"Now we got Dylan in the elevator
Distortion at the farmers market
And the same feller that owns the Jaguar
Listens to the same stuff as the guy who parks it."
(from the song "Elevator Music" by Giant Sand on their 1997(?) album called "Purge and Slouch")
The above song lyrics should have been included in Thomas Frank's Commodify Your Dissent. Below are some clips from chapter one. (emphases added by miguel p. s. c. b.) You can read all of chapter one at this New York Times page.
Consumerism is no longer about "conformity" but about "difference." Advertising teaches us not in the ways of puritanical self-denial (a bizarre notion on the face of it), but in orgiastic, never-ending self-fulfillment. It counsels not rigid adherence to the tastes of the herd but vigilant and constantly updated individualism. We consume not to fit in, but to prove, on the surface at least, that we are rock `n' roll rebels, each one of us as rule-breaking and hierarchy-defying as our heroes of the 60s, who now pitch cars, shoes, and beer. This imperative of endless difference is today the genius at the heart of American capitalism, an eternal fleeing from "sameness" that satiates our thirst for the New with such achievements of civilization as the infinite brands of identical cola, the myriad colors and irrepressible variety of the cigarette rack at 7-Eleven.

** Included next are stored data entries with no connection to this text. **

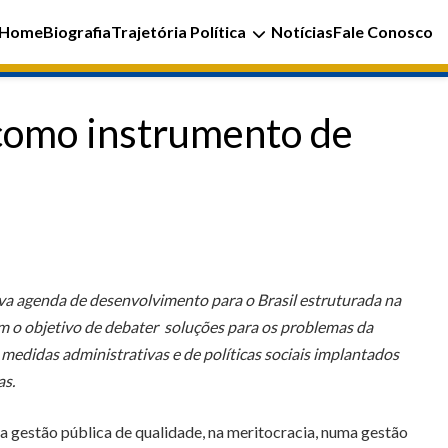
Home
Biografia
Trajetória Política
Notícias
Fale Conosco
 como instrumento de
va agenda de desenvolvimento para o Brasil estruturada na
m o objetivo de debater soluções para os problemas da
edidas administrativas e de políticas sociais implantados
as.
a gestão pública de qualidade, na meritocracia, numa gestão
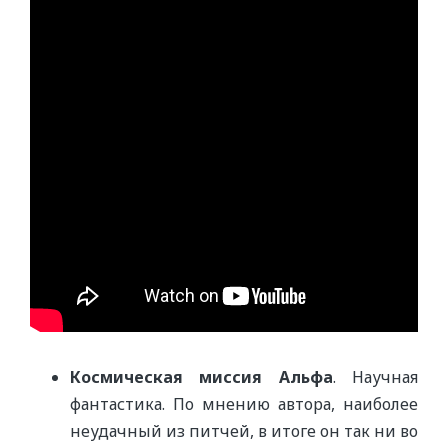
Космическая миссия Альфа
. Научная
фантастика. По мнению автора, наиболее
неудачный из питчей, в итоге он так ни во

In television commercials, through which the new American businessman presents his visions and self-understanding to the public, perpetual revolution and the gospel of rule-breaking are the orthodoxy of the day. You only need to watch for a few minutes before you see one of these slogans and understand the grip of antinomianism over the corporate mind:
Sometimes You Gotta Break the Rules --Burger King
If You Don't Like the Rules, Change Them --WXRT-FM
The Rules Have Changed --Dodge
The Art of Changing --Swatch
There's no one way to do it. --Levi's
This is different. Different is good. --Arby's
Just Different From the Rest --Special Export beer
The Line Has Been Crossed: The Revolutionary New Supra --Toyota
Resist the Usual --the slogan of both Clash Clear Malt and Young & Rubicam
Innovate Don't Imitate --Hugo Boss
Chart Your Own Course --Navigator Cologne
It separates you from the crowd --Vision Cologne
In most, the commercial message is driven home with the vanguard iconography of the rebel: screaming guitars, whirling cameras, and startled old timers who, we predict, will become an increasingly indispensable prop as consumers require ever-greater assurances that, Yes! You are a rebel! Just look at how offended they are!
Our businessmen imagine themselves rebels, and our rebels sound more and more like ideologists of business. Henry Rollins, for example, the maker of loutish, overbearing music and composer of high-school-grade poetry, straddles both worlds unproblematically. Rollins' writing and lyrics strike all the standard alienated literary poses: He rails against overcivilization and yearns to "disconnect." He veers back and forth between vague threats toward "weak" people who "bring me down" and blustery declarations of his weightlifting ability and physical prowess. As a result he ruled for several years as the preeminent darling of Details magazine, a periodical handbook for the young executive on the rise, where rebellion has achieved a perfect synthesis with corporate ideology. In 1992 Details named Rollins a "rock `n' roll samurai," an "emblem ... of a new masculinity" whose "enlightened honesty" is "a way of being that seems to flesh out many of the ideas expressed in contemporary culture and fashion." In 1994 the magazine consummated its relationship with Rollins by naming him "Man of the Year," printing a fawning story about his muscular worldview and decorating its cover with a photo in which Rollins displays his tattoos and rubs his chin in a thoughtful manner.
The problem with cultural dissent in America isn't that it's been co-opted, absorbed, or ripped-off. Of course it's been all of these things. But it has proven so hopelessly susceptible to such assaults for the same reason it has become so harmless in the first place, so toothless even before Mr. Geffen's boys discover it angsting away in some bar in Lawrence, Kansas: It is no longer any different from the official culture it's supposed to be subverting. The basic impulses of the countercultural idea, as descended from the holy Beats, are about as threatening to the new breed of antinomian businessmen as Anthony Robbins, selling success & how to achieve it on a late-night infomercial.
The people who staff the Combine aren't like Nurse Ratched. They aren't Frank Burns, they aren't the Church Lady, they aren't Dean Wormer from Animal House, they aren't those repressed old folks in the commercials who want to ban Tropicana Fruit Twisters. They're hipper than you can ever hope to be because hip is their official ideology, and they're always going to be there at the poetry reading to encourage your "rebellion" with a hearty "right on, man!" before you even know they're in the auditorium. You can't outrun them, or even stay ahead of them for very long: it's their racetrack, and that's them waiting at the finish line to congratulate you on how outrageous your new style is, on how you shocked those stuffy prudes out in the heartland.